» Exercise description: Each line in the records below that has the word "image" should be copied.

*** Data for this task ***

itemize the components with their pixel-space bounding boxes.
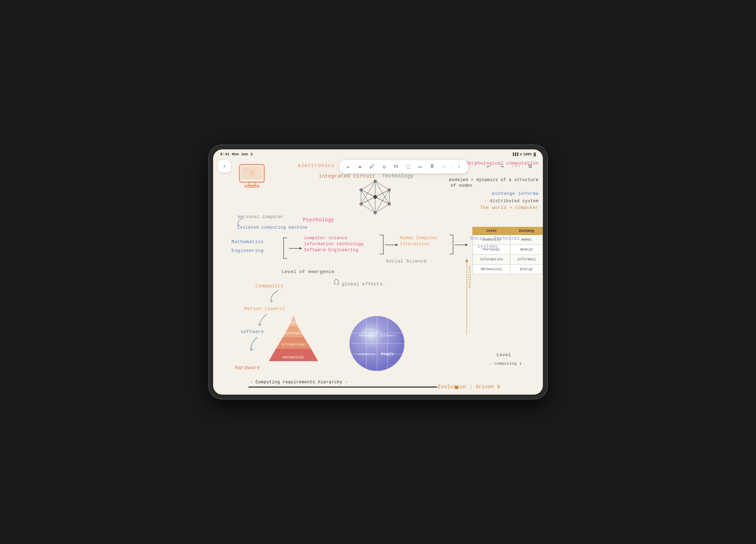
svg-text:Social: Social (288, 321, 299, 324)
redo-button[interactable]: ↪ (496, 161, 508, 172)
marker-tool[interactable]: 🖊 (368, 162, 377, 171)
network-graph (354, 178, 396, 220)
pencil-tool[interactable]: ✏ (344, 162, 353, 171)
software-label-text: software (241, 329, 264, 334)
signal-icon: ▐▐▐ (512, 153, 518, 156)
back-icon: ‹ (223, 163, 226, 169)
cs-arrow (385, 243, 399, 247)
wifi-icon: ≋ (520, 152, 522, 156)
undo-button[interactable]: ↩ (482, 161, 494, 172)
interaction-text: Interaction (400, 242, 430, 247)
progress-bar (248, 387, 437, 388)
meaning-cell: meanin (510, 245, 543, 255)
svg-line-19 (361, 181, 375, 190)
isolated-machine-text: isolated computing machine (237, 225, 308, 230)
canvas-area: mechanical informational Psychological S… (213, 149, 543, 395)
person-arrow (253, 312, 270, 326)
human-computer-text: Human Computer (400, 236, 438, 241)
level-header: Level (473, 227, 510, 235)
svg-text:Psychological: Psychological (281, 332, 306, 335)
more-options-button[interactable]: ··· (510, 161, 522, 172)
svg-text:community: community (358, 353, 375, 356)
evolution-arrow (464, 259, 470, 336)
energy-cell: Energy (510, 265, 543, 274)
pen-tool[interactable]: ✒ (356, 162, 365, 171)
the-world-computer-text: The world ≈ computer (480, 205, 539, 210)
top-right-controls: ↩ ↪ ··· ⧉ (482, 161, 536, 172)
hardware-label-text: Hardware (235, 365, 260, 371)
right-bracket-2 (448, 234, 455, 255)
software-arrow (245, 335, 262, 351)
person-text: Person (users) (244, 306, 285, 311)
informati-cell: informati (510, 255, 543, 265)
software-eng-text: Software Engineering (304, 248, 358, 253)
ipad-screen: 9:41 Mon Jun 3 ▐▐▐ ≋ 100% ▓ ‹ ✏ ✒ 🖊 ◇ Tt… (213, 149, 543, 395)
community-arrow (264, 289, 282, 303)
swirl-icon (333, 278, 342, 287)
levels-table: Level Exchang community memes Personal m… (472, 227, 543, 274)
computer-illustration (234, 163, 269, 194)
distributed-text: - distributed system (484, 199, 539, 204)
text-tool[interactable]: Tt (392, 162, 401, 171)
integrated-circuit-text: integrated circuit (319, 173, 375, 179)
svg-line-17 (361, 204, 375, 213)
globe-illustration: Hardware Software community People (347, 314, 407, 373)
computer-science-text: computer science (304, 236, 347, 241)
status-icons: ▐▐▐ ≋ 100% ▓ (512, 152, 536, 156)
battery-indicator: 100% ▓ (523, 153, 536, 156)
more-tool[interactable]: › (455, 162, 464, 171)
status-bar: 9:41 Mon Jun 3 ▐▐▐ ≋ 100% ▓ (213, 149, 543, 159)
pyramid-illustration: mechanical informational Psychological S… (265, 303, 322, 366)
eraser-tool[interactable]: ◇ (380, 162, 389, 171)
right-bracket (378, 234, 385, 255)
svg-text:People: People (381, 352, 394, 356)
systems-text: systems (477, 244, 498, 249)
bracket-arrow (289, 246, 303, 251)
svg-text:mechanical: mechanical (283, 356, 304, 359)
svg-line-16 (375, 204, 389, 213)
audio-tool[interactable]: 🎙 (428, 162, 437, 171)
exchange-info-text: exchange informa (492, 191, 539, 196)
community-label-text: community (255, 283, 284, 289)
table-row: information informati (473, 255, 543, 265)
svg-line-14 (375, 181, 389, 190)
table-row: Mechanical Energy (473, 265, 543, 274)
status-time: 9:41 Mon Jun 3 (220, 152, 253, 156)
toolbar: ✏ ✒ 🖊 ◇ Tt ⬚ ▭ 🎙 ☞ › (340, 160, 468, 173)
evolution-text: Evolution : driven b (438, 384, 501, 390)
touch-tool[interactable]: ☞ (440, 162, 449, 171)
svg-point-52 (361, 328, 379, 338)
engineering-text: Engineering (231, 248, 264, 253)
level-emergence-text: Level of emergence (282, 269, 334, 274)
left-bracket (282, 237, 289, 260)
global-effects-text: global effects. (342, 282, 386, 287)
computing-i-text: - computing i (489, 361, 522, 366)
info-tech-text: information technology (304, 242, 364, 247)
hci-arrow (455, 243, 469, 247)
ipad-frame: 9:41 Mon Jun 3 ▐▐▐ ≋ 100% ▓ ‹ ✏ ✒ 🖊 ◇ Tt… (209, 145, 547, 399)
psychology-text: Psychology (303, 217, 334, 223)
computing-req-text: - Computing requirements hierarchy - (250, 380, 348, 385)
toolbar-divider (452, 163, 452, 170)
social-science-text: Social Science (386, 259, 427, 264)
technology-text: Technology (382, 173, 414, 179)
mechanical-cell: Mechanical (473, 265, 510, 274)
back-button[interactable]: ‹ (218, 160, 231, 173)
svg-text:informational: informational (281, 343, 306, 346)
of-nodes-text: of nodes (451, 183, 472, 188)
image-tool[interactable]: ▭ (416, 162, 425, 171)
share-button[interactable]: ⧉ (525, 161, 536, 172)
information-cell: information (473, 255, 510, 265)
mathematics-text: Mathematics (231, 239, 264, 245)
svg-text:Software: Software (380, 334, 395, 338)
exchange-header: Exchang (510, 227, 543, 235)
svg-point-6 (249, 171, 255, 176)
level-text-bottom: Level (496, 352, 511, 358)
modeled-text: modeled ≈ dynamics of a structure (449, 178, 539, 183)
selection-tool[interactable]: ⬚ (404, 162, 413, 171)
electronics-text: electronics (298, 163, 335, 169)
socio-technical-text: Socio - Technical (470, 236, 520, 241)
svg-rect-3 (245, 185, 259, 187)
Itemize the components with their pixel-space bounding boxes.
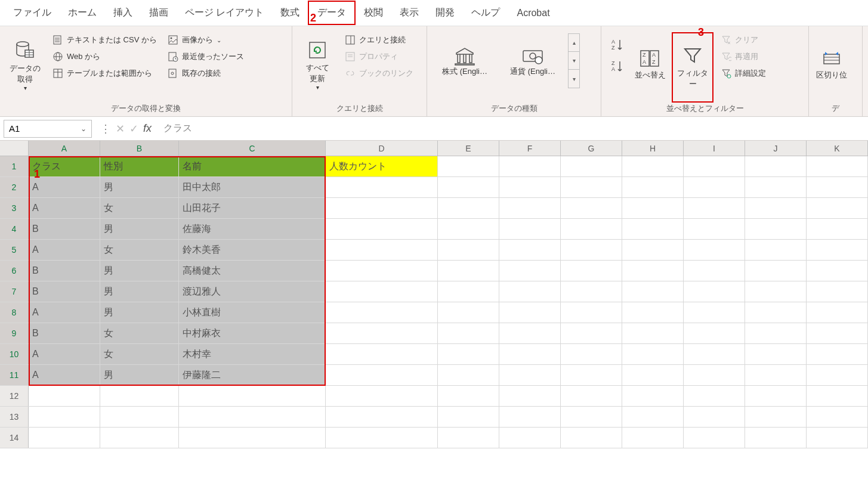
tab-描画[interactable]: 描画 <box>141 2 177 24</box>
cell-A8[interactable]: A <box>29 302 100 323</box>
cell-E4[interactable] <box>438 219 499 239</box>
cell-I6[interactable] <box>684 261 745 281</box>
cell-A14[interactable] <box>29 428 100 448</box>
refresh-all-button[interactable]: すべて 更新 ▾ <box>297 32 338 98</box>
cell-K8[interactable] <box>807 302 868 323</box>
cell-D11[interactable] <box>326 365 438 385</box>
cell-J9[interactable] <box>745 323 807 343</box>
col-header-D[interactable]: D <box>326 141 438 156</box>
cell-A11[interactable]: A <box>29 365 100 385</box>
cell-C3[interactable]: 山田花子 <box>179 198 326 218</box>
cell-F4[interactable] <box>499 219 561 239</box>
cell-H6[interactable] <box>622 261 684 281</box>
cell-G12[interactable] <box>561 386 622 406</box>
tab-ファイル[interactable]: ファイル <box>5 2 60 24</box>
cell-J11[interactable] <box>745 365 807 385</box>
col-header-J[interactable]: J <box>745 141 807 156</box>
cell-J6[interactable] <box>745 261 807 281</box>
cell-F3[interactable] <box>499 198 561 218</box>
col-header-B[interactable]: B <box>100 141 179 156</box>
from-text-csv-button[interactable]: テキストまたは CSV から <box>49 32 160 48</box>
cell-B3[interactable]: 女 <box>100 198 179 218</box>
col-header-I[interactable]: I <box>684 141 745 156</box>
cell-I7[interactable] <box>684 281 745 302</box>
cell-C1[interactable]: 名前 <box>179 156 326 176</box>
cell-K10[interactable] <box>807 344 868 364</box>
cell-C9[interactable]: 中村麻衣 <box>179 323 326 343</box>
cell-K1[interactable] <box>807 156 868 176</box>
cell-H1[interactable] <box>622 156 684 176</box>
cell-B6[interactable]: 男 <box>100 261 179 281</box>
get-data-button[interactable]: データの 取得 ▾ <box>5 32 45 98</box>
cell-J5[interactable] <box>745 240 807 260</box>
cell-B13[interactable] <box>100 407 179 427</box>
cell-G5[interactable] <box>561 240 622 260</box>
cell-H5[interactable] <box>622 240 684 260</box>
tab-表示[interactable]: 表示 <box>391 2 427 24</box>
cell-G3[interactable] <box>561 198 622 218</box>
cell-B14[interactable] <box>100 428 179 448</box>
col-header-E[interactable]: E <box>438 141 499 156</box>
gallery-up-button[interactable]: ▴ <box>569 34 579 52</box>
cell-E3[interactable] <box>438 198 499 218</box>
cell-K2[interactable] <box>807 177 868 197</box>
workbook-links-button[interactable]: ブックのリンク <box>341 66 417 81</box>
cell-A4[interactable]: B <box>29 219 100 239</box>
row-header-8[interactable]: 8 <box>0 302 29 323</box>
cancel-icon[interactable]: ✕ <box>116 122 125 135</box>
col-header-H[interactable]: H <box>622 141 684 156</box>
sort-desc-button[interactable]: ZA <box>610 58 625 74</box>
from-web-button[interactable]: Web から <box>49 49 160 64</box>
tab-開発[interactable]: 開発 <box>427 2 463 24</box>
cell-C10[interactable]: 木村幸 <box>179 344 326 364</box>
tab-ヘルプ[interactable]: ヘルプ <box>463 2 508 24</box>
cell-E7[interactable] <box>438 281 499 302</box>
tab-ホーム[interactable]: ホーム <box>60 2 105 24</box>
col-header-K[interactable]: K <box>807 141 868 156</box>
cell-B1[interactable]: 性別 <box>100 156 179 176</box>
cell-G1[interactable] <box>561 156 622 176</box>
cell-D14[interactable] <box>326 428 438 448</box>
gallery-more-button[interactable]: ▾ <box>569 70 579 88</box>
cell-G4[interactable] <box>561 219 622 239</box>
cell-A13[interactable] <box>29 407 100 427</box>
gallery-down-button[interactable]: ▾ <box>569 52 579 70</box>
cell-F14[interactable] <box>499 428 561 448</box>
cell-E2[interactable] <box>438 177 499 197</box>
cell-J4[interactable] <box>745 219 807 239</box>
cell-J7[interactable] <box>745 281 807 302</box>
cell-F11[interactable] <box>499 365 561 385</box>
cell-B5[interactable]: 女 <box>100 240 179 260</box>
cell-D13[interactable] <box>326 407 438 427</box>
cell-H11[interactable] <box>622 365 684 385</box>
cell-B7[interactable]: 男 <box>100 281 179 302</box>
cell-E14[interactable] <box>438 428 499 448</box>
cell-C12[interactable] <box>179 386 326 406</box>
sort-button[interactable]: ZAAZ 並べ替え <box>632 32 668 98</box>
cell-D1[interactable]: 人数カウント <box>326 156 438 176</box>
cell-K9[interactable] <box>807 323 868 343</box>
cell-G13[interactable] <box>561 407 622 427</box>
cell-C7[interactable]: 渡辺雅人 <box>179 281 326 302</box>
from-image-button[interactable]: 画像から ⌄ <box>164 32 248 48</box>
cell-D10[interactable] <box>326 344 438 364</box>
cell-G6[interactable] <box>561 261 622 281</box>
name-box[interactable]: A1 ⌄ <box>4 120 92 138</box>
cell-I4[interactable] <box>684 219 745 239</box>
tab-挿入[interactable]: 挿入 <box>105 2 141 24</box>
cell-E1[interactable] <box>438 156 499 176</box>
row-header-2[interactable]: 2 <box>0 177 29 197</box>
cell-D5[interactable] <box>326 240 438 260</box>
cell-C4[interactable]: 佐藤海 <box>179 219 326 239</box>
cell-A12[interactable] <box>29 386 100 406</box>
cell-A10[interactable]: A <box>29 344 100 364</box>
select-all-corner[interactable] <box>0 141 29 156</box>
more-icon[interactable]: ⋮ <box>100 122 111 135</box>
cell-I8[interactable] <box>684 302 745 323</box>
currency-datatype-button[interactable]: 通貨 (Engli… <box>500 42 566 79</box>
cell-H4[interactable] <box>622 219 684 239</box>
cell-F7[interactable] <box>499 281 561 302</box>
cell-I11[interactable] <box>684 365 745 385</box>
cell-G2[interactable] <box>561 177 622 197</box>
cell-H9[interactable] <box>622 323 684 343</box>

***

» Task answer:
image-tool[interactable]: ▭ (416, 162, 425, 171)
from-image-button[interactable]: 画像から ⌄ <box>164 32 248 48</box>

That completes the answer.